**Data**.
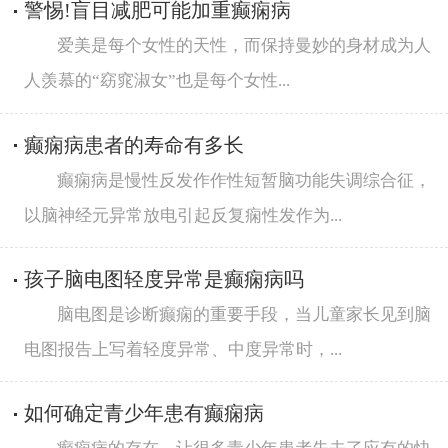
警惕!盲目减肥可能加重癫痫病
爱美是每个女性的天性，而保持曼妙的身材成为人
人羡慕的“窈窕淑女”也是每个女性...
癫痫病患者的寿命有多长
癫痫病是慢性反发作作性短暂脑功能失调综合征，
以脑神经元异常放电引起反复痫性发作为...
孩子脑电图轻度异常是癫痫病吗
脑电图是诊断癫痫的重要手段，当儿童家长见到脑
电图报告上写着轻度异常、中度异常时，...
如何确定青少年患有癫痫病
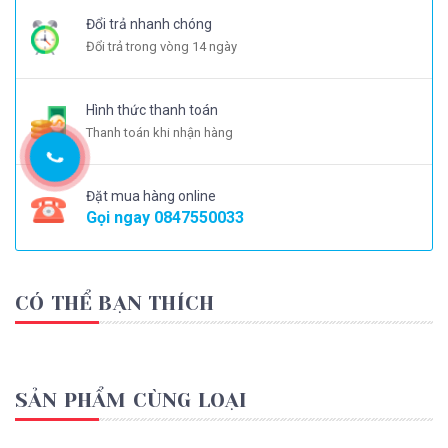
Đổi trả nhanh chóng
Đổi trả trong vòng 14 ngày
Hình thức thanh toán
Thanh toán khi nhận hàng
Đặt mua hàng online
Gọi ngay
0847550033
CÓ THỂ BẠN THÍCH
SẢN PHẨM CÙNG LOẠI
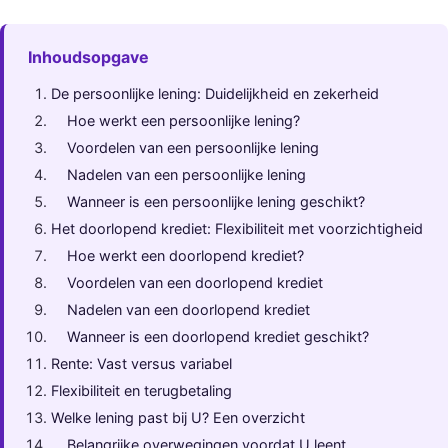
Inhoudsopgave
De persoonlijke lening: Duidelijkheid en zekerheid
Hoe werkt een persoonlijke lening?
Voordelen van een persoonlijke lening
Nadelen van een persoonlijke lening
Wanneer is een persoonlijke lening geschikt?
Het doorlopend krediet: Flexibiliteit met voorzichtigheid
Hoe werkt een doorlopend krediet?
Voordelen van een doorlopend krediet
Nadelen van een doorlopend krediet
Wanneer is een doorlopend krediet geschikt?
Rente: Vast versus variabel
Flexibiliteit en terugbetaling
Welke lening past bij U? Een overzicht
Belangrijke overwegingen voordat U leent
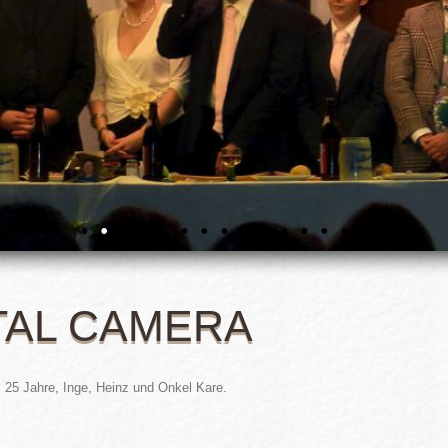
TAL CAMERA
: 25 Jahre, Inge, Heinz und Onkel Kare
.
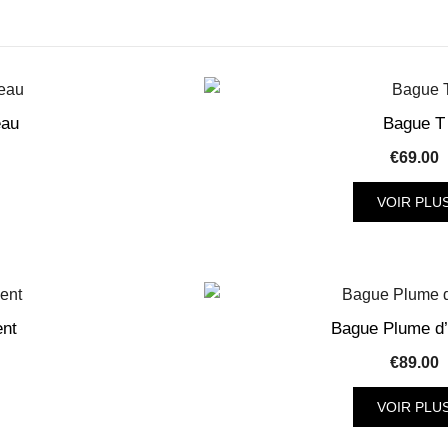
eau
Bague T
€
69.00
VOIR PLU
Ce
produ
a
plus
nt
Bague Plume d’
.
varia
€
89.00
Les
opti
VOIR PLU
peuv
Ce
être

**Aim of the task**.
All of the data gets printed again exactly; the pictures do not.

**Exercise answer**.
警惕!盲目减肥可能加重癫痫病
爱美是每个女性的天性，而保持曼妙的身材成为人
人羡慕的“窈窕淑女”也是每个女性...
癫痫病患者的寿命有多长
癫痫病是慢性反发作作性短暂脑功能失调综合征，
以脑神经元异常放电引起反复痫性发作为...
孩子脑电图轻度异常是癫痫病吗
脑电图是诊断癫痫的重要手段，当儿童家长见到脑
电图报告上写着轻度异常、中度异常时，...
如何确定青少年患有癫痫病
Đổi trả nhanh chóng
Đổi trả trong vòng 14 ngày
Hình thức thanh toán
Thanh toán khi nhận hàng
Đặt mua hàng online
Gọi ngay
0847550033
CÓ THỂ BẠN THÍCH
SẢN PHẨM CÙNG LOẠI
Inhoudsopgave
De persoonlijke lening: Duidelijkheid en zekerheid
Hoe werkt een persoonlijke lening?
Voordelen van een persoonlijke lening
Nadelen van een persoonlijke lening
Wanneer is een persoonlijke lening geschikt?
Het doorlopend krediet: Flexibiliteit met voorzichtigheid
Hoe werkt een doorlopend krediet?
Voordelen van een doorlopend krediet
Nadelen van een doorlopend krediet
Wanneer is een doorlopend krediet geschikt?
Rente: Vast versus variabel
Flexibiliteit en terugbetaling
Welke lening past bij U? Een overzicht
Belangrijke overwegingen voordat U leent
TAL CAMERA
: 25 Jahre, Inge, Heinz und Onkel Kare
.
eau
Bague T
€
69.00
VOIR PLU
Ce
produ
a
plus
nt
Bague Plume d’
.
varia
€
89.00
Les
opti
VOIR PLU
peuv
Ce
être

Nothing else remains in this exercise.